Com o ROOK, veículos de combate americanos passam a contar com guerra eletrônica embarcada capaz de confundir mísseis e drones antes do impacto, uma resposta direta à vulnerabilidade que destruiu centenas de blindados na Ucrânia.
Um tanque que custa dezenas de milhões de dólares destruído por um drone de algumas centenas. Esse desequilíbrio, documentado em larga escala nos conflitos recentes, acelerou uma decisão que o Exército dos EUA formalizou em 27 de maio de 2026.
A adjudicação do programa oficial de Sistema de Proteção Ativa Soft Kill à BAE Systems, com o objetivo de equipar veículos terrestres de combate com capacidades avançadas de guerra eletrônica. A primeira fase do contrato está avaliada em US$ 20 milhões.

O problema que forçou essa decisão
O Exército caminha para uma defesa veicular em camadas construída em torno de detecção precoce, ataque eletrônico e disrupção da cadeia de engajamento inimiga.
A proliferação de sistemas aéreos não tripulados baratos, munições vagantes e mísseis anticarro de terceira geração tornou a blindagem passiva, placas reativas, estrutura e blindagem composta insuficiente por si só.
Veículos que sobreviveram décadas de conflito convencional agora enfrentam ameaças que custam centenas de dólares e podem ser operadas por civis treinados em semanas.
Como o sistema ROOK funciona
O ROOK detecta as assinaturas eletromagnéticas associadas a ameaças guiadas e emite contramedidas específicas para perturbar ou enganar esses sistemas de guiagem.
Mísseis anticarro que utilizam designação laser ou rastreamento infravermelho podem ser confundidos pelo bloqueio do sensor ou pelo envio de sinais falsos que desviam a arma do curso. O mesmo princípio se aplica a certas categorias de drones que usam enlaces de controle por radiofrequência ou guiagem óptica.
O programa se apoia no ROOK, uma evolução direta do sistema TERRA RAVEN, que venceu o Soft Kill Rodeo do Exército americano em 2019. A distinção em relação aos sistemas hard-kill é operacionalmente relevante.

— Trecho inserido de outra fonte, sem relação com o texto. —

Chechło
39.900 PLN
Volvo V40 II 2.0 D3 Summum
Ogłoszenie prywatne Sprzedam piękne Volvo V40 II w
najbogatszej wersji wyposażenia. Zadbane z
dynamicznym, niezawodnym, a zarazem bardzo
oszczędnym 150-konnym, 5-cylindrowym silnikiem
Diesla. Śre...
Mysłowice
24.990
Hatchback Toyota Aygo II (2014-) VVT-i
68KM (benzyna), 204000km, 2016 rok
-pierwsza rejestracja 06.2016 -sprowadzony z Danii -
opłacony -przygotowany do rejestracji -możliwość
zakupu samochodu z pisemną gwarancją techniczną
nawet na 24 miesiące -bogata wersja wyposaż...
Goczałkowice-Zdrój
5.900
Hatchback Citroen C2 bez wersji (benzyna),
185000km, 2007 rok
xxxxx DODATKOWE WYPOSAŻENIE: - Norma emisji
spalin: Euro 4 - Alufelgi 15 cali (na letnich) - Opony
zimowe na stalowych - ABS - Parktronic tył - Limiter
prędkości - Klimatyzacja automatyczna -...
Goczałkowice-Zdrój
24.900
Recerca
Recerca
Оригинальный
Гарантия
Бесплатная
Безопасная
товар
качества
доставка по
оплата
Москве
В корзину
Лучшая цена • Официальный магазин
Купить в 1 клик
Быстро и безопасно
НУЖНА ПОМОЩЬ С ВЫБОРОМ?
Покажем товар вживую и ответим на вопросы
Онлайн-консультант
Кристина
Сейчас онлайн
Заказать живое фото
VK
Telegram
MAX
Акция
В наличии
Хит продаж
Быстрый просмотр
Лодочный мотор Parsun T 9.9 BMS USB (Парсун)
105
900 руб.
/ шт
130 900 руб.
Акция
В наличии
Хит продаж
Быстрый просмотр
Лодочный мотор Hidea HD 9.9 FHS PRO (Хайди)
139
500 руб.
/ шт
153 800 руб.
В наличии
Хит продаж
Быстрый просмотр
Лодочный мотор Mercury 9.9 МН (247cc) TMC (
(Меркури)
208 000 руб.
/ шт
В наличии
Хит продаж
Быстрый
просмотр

Sistemas como o Trophy israelense lançam um interceptador físico para destruir a ameaça antes do impacto são altamente eficazes, mas cada interceptador é uma munição consumida que exige recarga, criando um problema de profundidade de carregador em engajamentos com múltiplos ataques sequenciais.
A vantagem do carregador sem fundo
Como contramedida soft-kill, o ROOK neutraliza ameaças antes do impacto e ao mesmo tempo preserva o estoque limitado dos sistemas hard-kill tradicionais, reservando os interceptadores cinéticos para engajamentos especializados.
Dave Gillespie, diretor de Soluções Ópticas e Contramedidas da BAE Systems, traduz a lógica operacional: o sistema oferece “uma defesa sustentável e com profundidade de carregador infinita, perturbando continuamente os sistemas inimigos.“
O contrato também prevê o desenvolvimento dos sistemas Stormcrow e TERRA RAVEN de próxima geração, além da entrega de protótipos para integração e testes em veículos. Para 2026 e 2027, o Exército planeja desenvolvimento de software com arquitetura modular aberta, integração com o kit base do Sistema de Proteção Veicular e avanço até a revisão de projeto, entrega de protótipos e demonstração em plataforma.
O desenvolvimento e a fabricação ocorrerão na unidade da BAE Systems em Austin, Texas, com suporte de pesquisa e desenvolvimento no FAST Labs em Merrimack, New Hampshire.
Os próximos passos do programa passam pelos testes de integração em veículos reais, fase que determinará quais plataformas da frota americana receberão o sistema primeiro e em que escala. O resultado também tende a orientar decisões de aliados da OTAN que modernizam seus blindados diante das mesmas ameaças.